The task
For this exercise, copy the data exactly and omit any images.

[Records from a dataset]
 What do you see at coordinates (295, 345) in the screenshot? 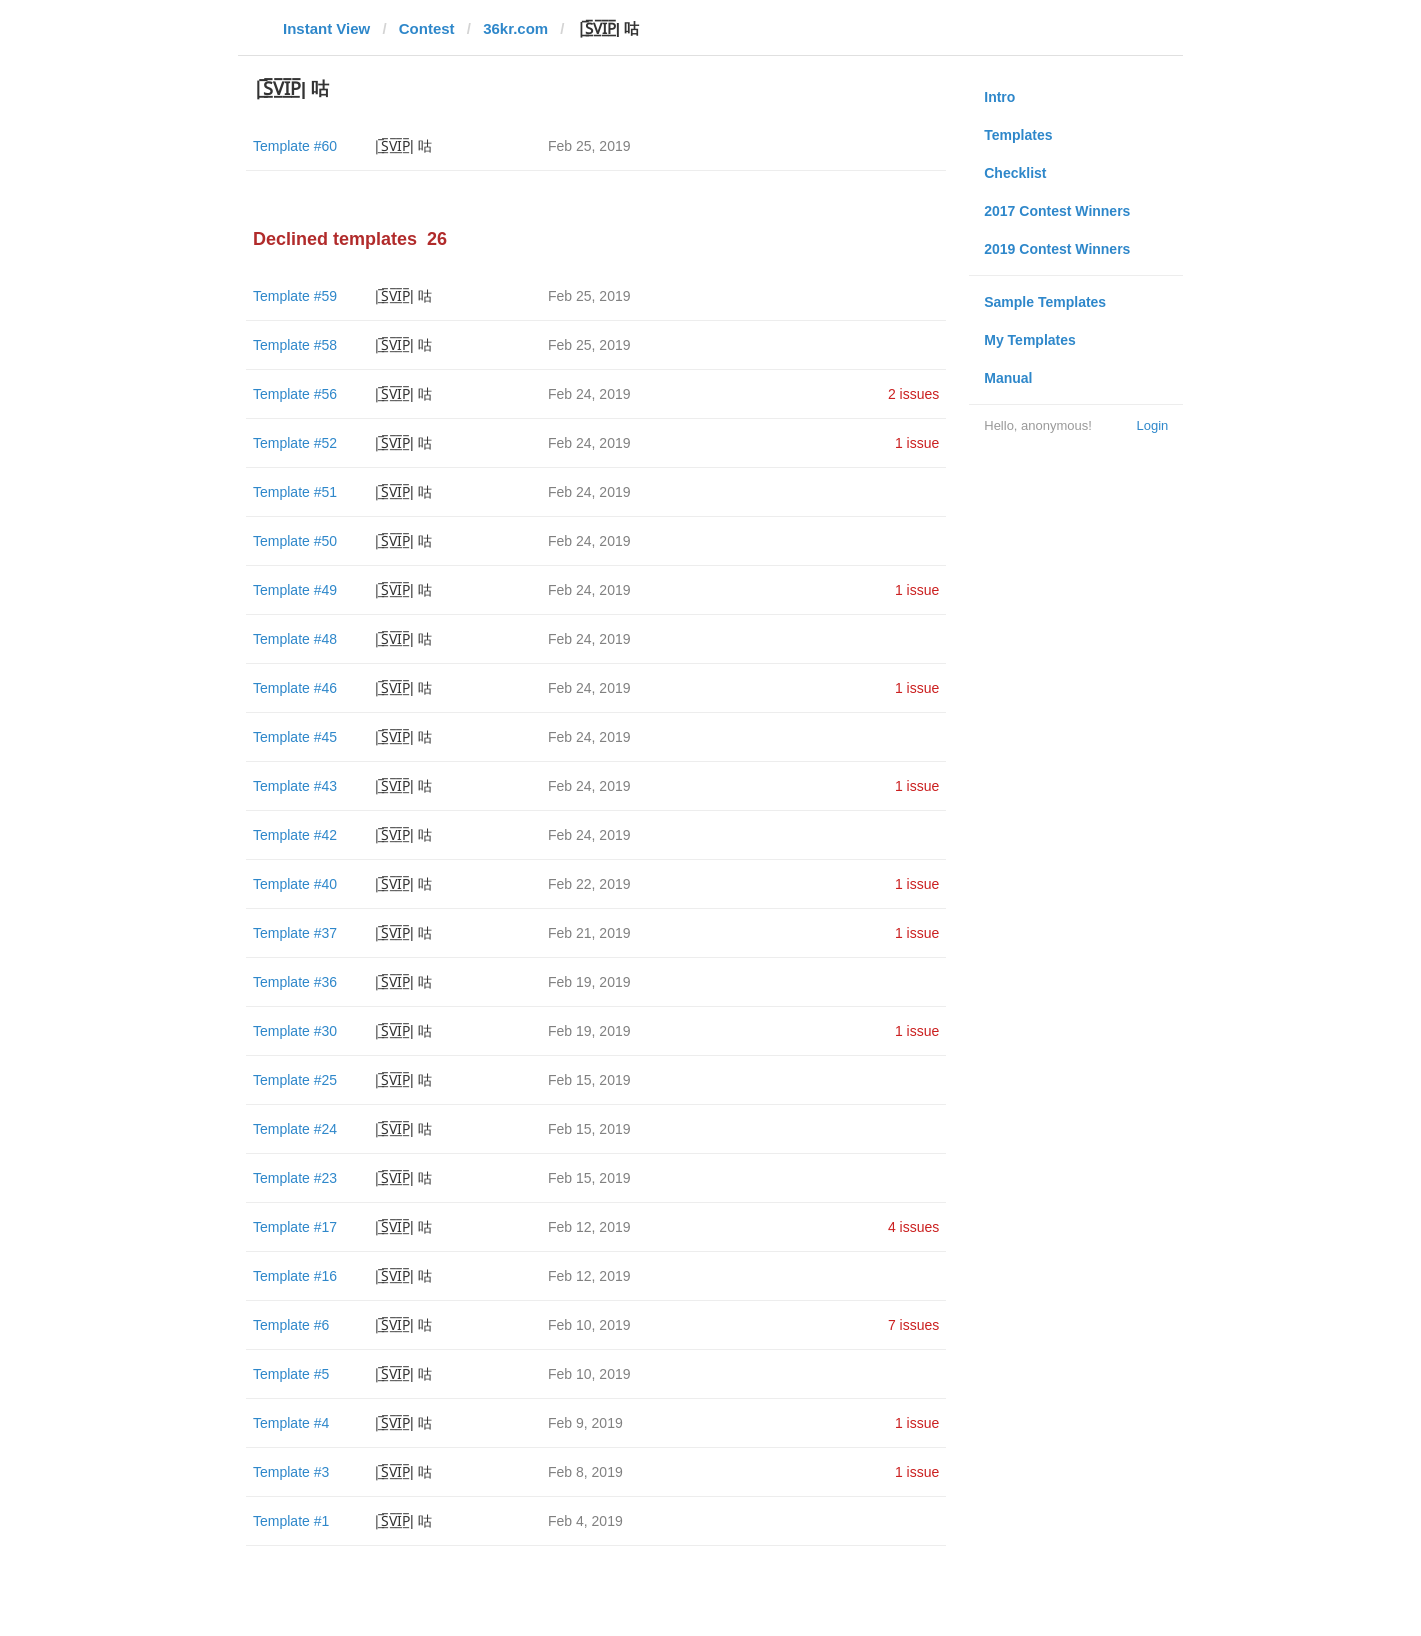
I see `Template #58` at bounding box center [295, 345].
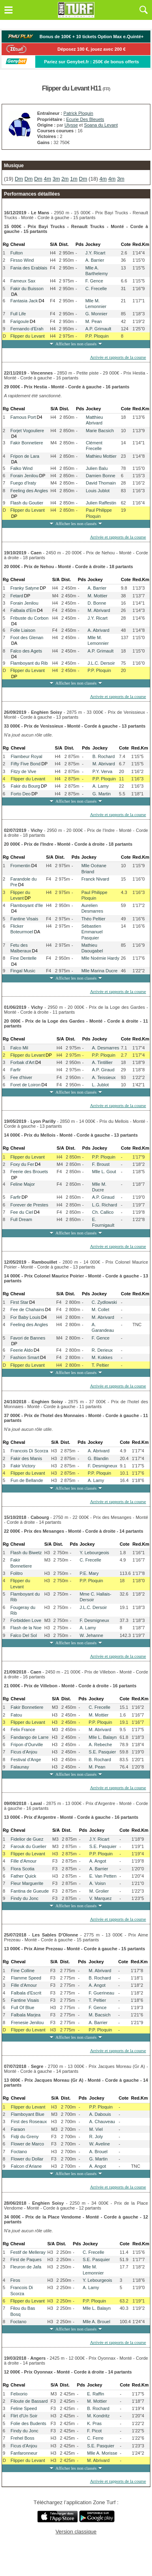 This screenshot has height=2576, width=152. I want to click on M. Collet, so click(100, 1309).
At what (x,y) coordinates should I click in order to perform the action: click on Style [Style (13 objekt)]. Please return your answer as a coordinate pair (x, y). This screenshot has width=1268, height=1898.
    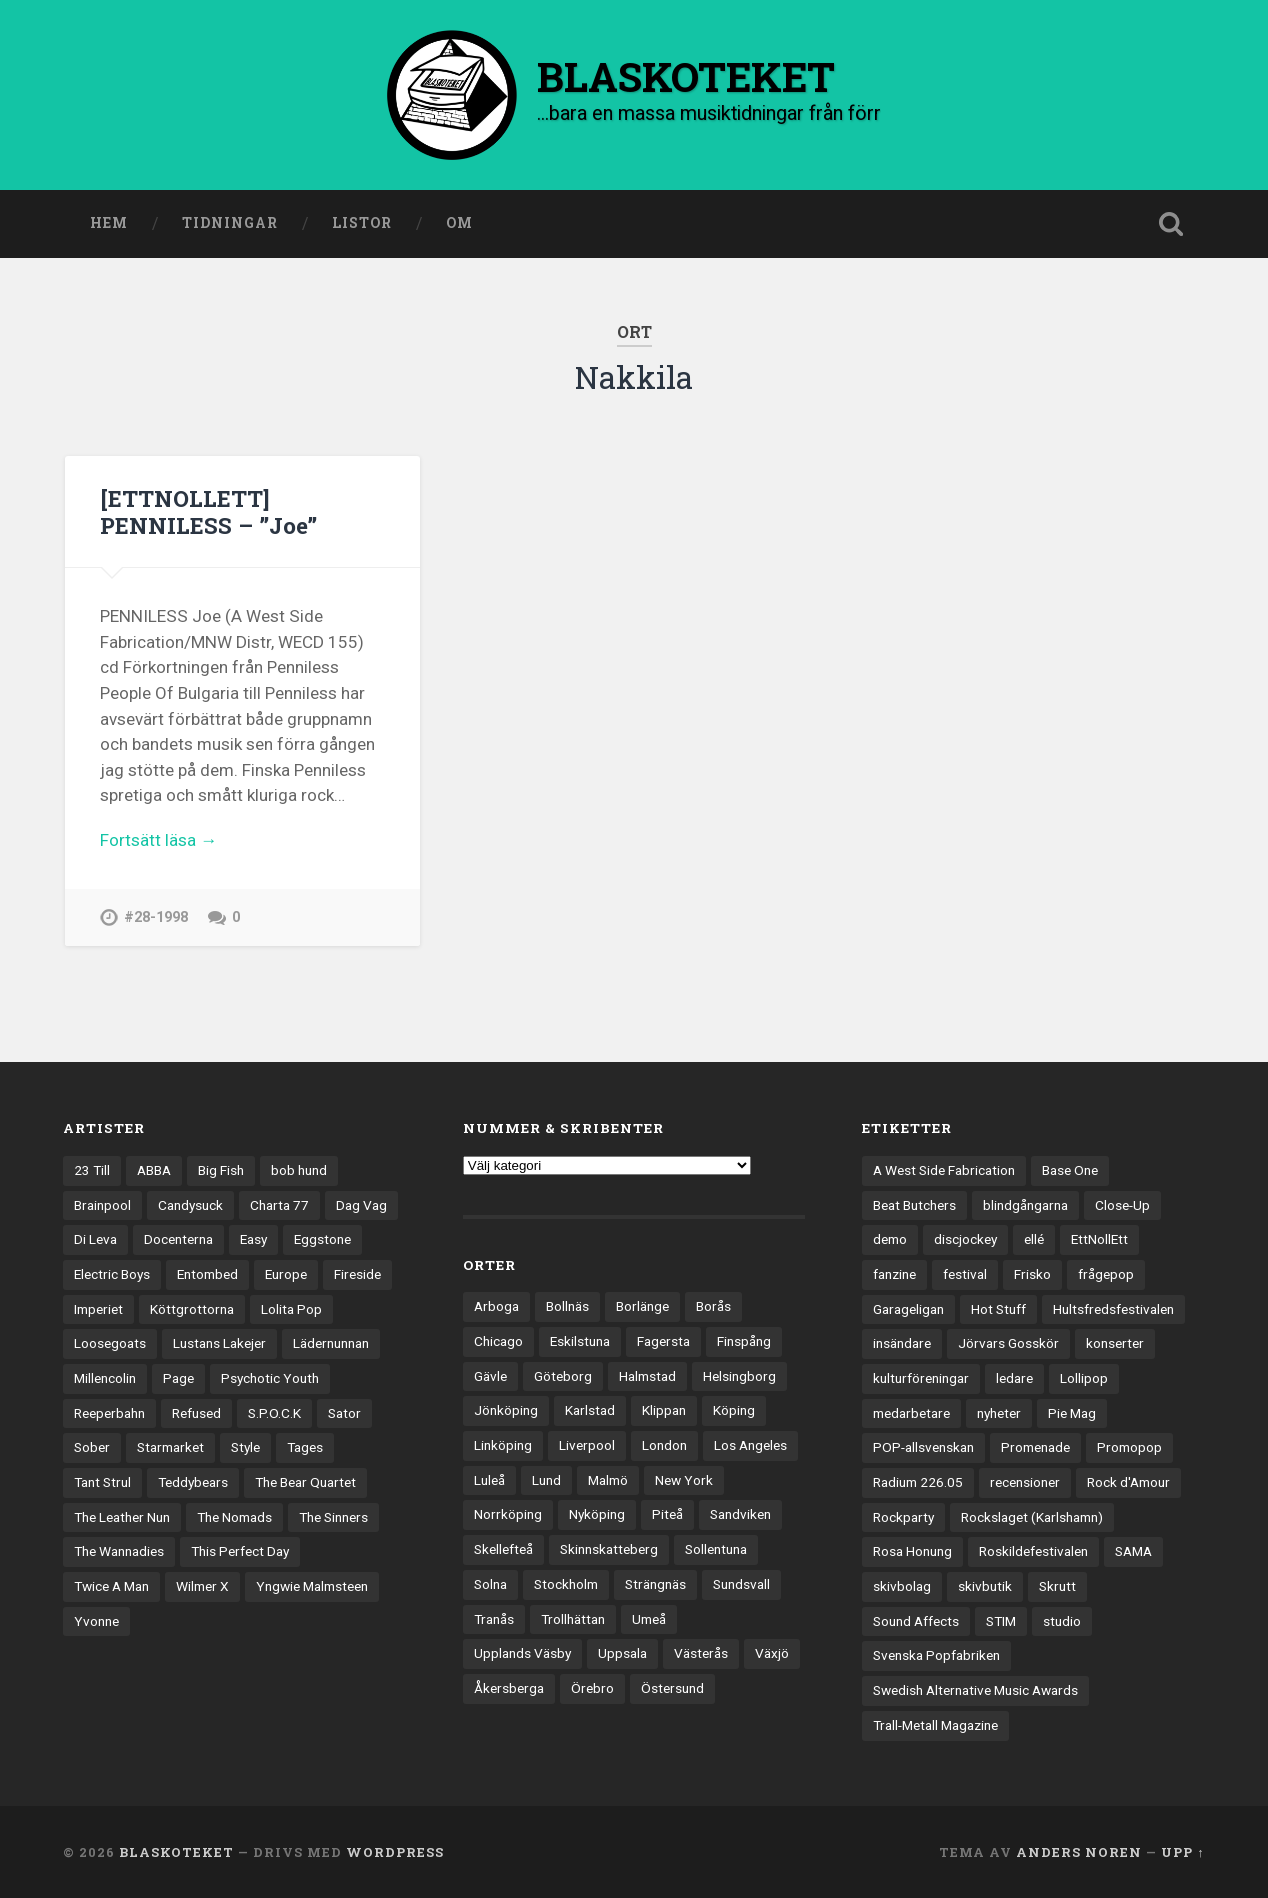
    Looking at the image, I should click on (245, 1447).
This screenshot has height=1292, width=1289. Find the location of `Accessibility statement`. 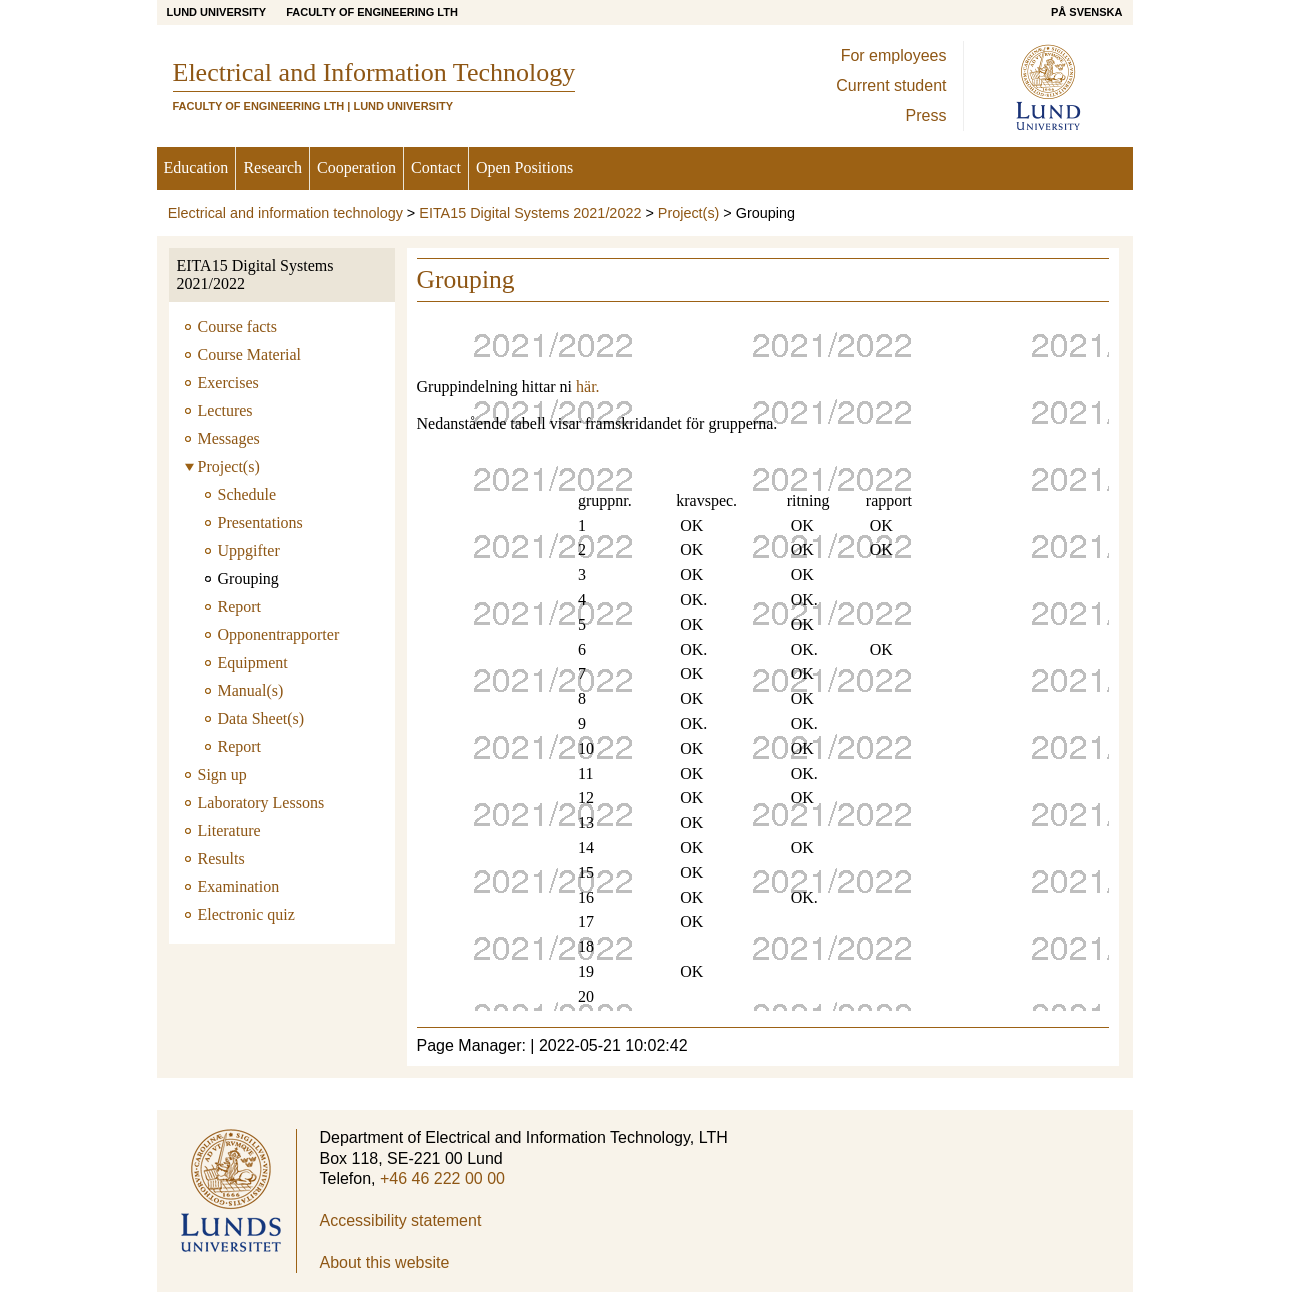

Accessibility statement is located at coordinates (401, 1220).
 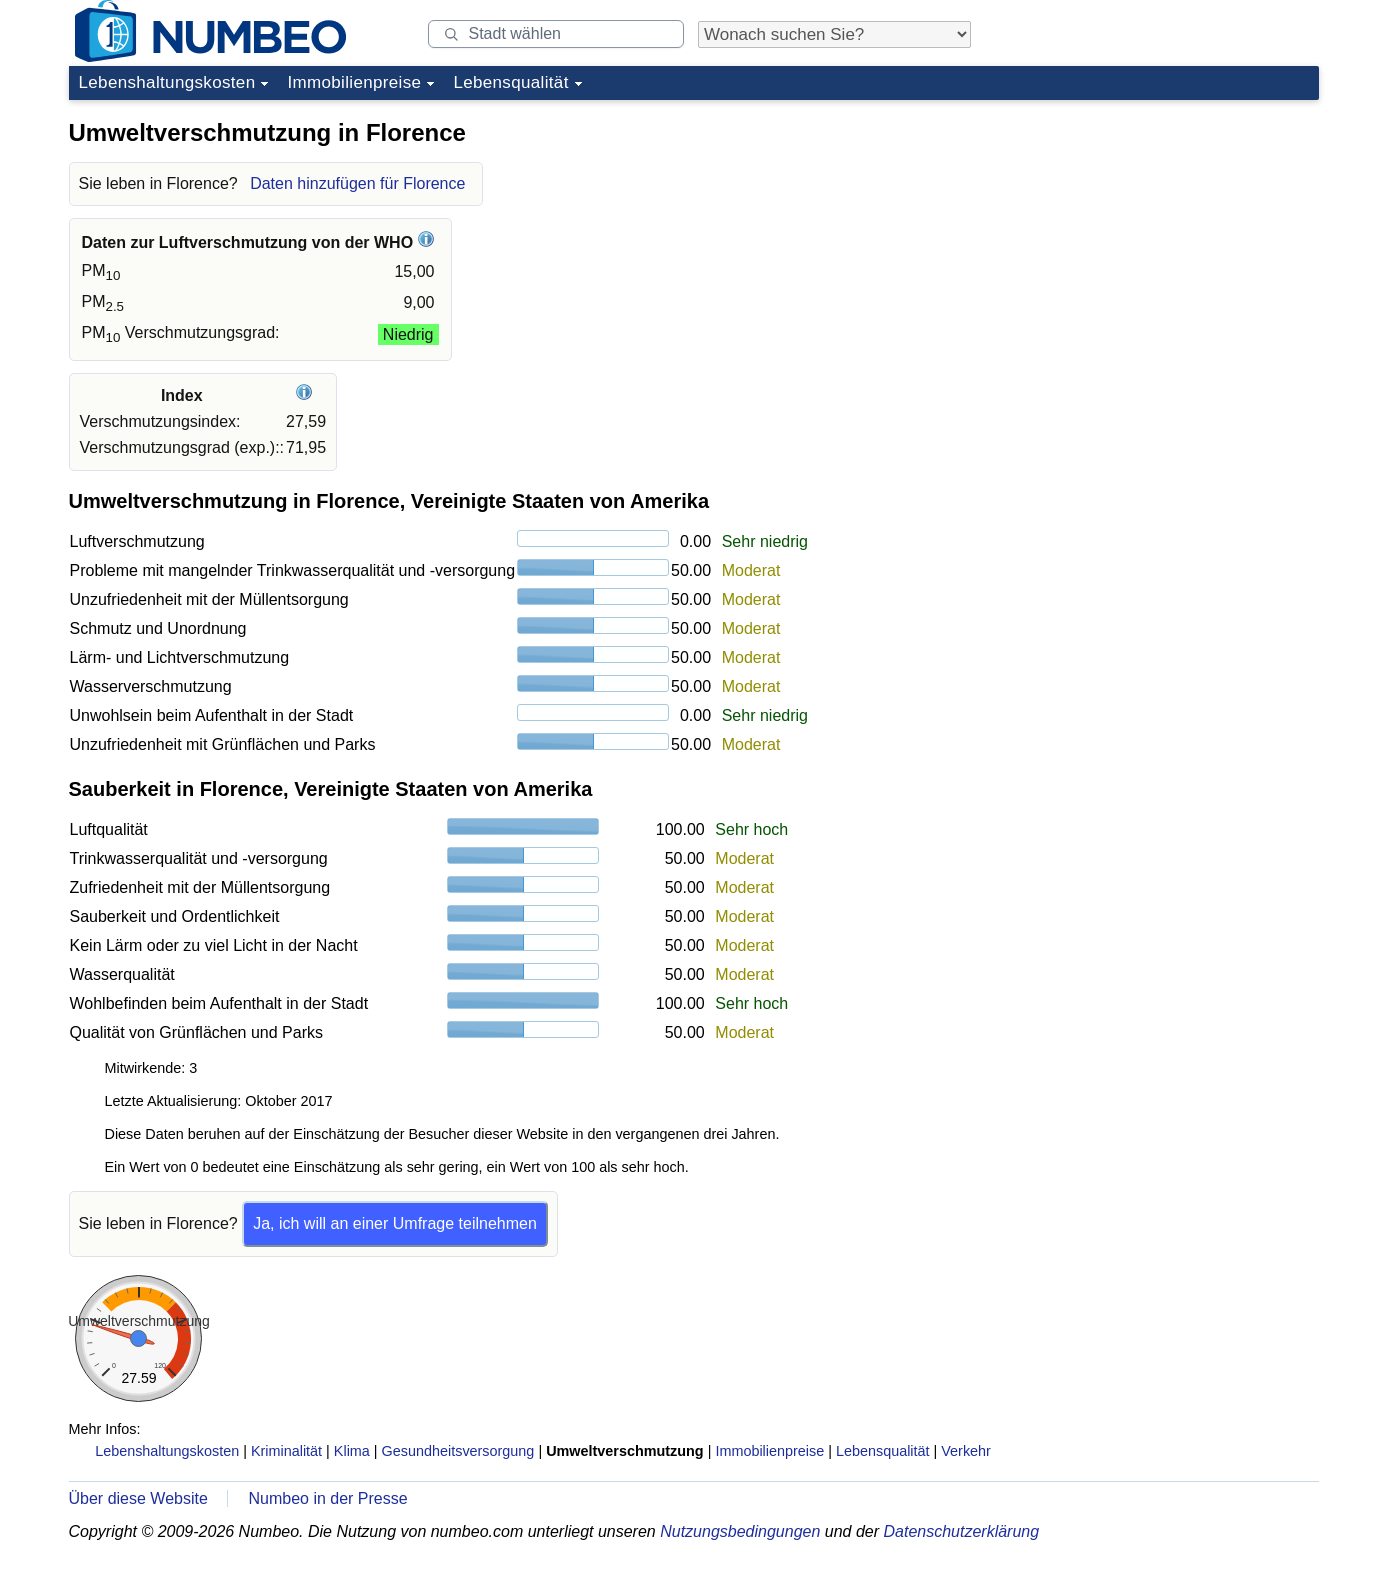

Your response
 What do you see at coordinates (295, 345) in the screenshot? 
I see `Template #58` at bounding box center [295, 345].
 This screenshot has height=2576, width=152. I want to click on M. Collet, so click(100, 1309).
At what (x,y) coordinates should I click in order to perform the action: click on Style [Style (13 objekt)]. Please return your answer as a coordinate pair (x, y). This screenshot has width=1268, height=1898.
    Looking at the image, I should click on (245, 1447).
This screenshot has height=1292, width=1289. Find the location of `Accessibility statement`. 

Accessibility statement is located at coordinates (401, 1220).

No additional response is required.